Conforme esta vontade que Deus produz nos homens, diz-se que Ele quer o que
Ele próprio não quer, mas faz com que os seus isso queiram, como se diz que Ele
conheceu o que Ele fez que fosse conhecido por aqueles que isso ignoravam. Pois,
nem quando o Apóstolo diz:   Mas conhecendo agora a Deus, ou melhor,
conhecidos de Deus (Nunc autem cognoscentes Deum, immo cogniti a Deo
-Gálatas 4:9),

é lícito que acreditemos que Deus conheceu então os que conhecia antes da
criação do mundo; mas diz-se que conheceu então o que fez com que então fosse
conhecido. Destas formas de expressão recordo-me que já se tratou nos livros
anteriores. É, pois, conforme essa vontade (pela qual, como dizemos, Deus quer
o que faz querer ao outros, pelos quais são ignoradas as coisas futuras) que Ele
quer muitas coisas mas não é Ele que as faz.

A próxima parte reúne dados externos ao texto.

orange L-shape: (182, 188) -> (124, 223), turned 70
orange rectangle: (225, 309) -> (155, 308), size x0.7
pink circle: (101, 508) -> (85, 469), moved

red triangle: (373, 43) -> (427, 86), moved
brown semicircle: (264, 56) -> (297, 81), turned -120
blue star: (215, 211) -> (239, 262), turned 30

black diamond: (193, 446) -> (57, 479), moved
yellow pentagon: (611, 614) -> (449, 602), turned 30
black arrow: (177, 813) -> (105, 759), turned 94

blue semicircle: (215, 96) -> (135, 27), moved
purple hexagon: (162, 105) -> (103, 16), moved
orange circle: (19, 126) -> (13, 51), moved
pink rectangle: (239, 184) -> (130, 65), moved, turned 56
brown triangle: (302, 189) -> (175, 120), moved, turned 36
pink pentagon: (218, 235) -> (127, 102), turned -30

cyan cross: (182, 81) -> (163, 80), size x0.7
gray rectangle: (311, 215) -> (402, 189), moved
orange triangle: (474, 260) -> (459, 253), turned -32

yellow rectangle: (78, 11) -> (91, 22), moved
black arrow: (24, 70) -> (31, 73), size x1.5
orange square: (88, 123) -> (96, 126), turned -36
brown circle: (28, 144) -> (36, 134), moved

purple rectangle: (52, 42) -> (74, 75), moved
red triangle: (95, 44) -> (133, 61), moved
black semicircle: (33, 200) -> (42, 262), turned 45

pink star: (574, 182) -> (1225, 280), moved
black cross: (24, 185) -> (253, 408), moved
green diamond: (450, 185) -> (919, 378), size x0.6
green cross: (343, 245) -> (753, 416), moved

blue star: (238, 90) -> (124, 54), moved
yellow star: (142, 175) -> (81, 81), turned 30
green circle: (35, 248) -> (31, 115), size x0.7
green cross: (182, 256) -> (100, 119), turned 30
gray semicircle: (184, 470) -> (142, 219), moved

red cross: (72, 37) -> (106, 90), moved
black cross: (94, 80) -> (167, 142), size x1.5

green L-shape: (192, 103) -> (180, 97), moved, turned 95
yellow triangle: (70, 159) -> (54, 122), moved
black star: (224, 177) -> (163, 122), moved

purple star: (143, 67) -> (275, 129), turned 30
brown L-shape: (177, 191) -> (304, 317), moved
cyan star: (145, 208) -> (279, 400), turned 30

Com efeito, os seus santos, com uma vontade santa por Ele inspirada, querem
que se façam muitas coisas que não chegam a ser feitas; como rogam piedosa e
santamente por alguns, mas Ele não faz o que lhe pedem, sendo Ele quem, pelo
Seu Espírito, causa neles essa vontade de orar. Por isso, quando os santos
querem e rogam, em conformidade com Deus, que cada um seja salvo, podemos
dizer, segundo esse tipo de expressões: Deus quer mas não faz; dizemos então
que Ele quer no sentido de que Ele faz com que os outros queiram. Mas,
conforme essa vontade, que é sua e eterna como a sua presciência, claro está
que tudo o que quis no Céu e na Terra, tanto passado e presente como futuro, fê-
lo já. Mas antes que chegue o tempo em que se cumprirá como Ele quis o que
antes de todos os tempos Ele previu e determinou, nós dizemos: Acontecerá
quando Deus quiser; mas se ignoramos dum acontecimento, não só o momento
(tempus) em que virá a acontecer, mas também se chegará a acontecer, então
dizemos: Acontecerá se Deus quiser: não porque Deus venha a ter então uma
vontade nova que antes não tinha, mas porque só então acontecerá aquilo que
desde toda a eternidade está preparado na sua vontade imutável.